TCtuando veo una película deliciosa, escucho un réquiem sublime o leo una novela fascinante, crece en mi interior un ansia de perfección que nunca se sacia. Quisiera entonces sustanciarme en la belleza y hacerme uno con ella, "amada en el amado transformada". Es en esos momentos cuando uno define su techo y se redescubre limitado y mediocre, incapaz de abarcar la perfección. Ese abismo de frustraciones se ha abierto de nuevo a mis pies este sábado, cuando atrapado por la película francesa Largo domingo de noviazgo , sus sorpresas, sus vaivenes, sus imágenes y los mohínes de Audrey Tatou, ya para siempre Amélie, renovaron en mi estro el fuego de la creación, que se consumió al instante, atormentado por la áspera traición de las musas, tan esquivas, tan fugaces.

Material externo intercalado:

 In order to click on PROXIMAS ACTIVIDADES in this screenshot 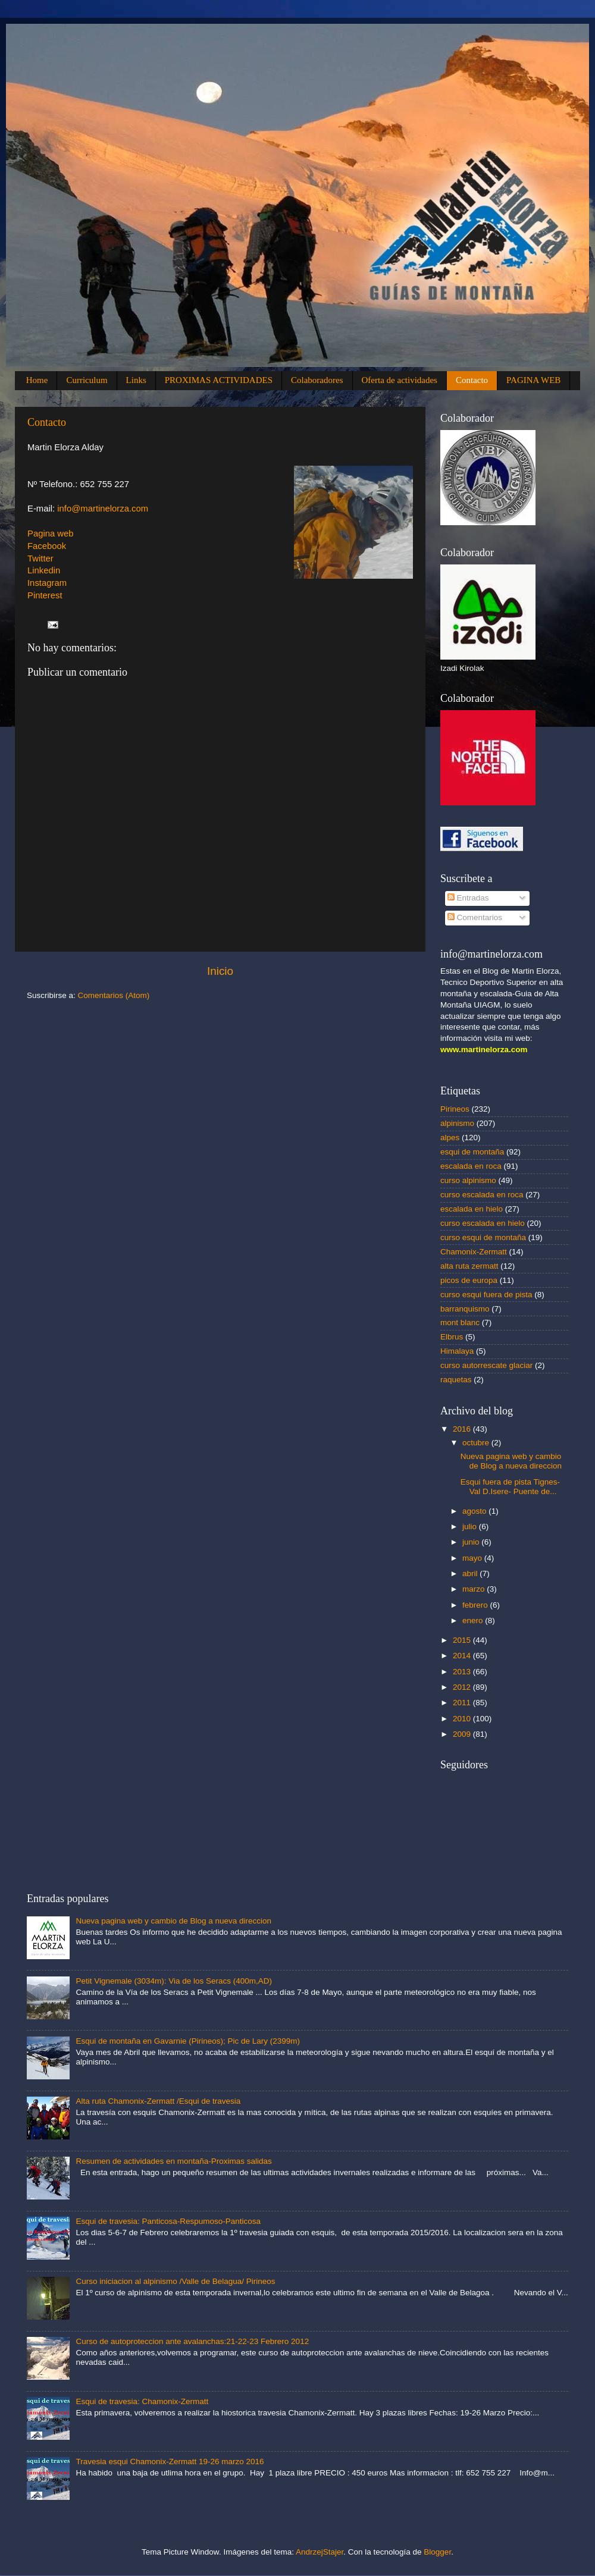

Esta desolación tan cruel se me apareció por primera vez hace años. Acababa de visitar el lugar más armónico que he conocido: el faro de la isla de Sálvora. Está situado a la entrada de la ría de Arousa y sólo se puede acceder a él en el barco que lleva suministros a los fareros. En la isla hay un poblado fantasmal, hay gaviotas mansas en las rocas y en sus nidos, unos huevos nacarados que roban los confiteros para amasar dulces exquisitos. El faro es una postal de pastel. La hija del farero se llama Isla... Y todo, en fin, es así de nerudiano y sugerente. He intentado muchas veces revivir esa visita escribiendo un reportaje sublime, pero siempre que lo acabo, lo releo y no paladeo aquella belleza. Supongo que la vida es así: un perpetuo vagar en busca de una quimera llamada armonía.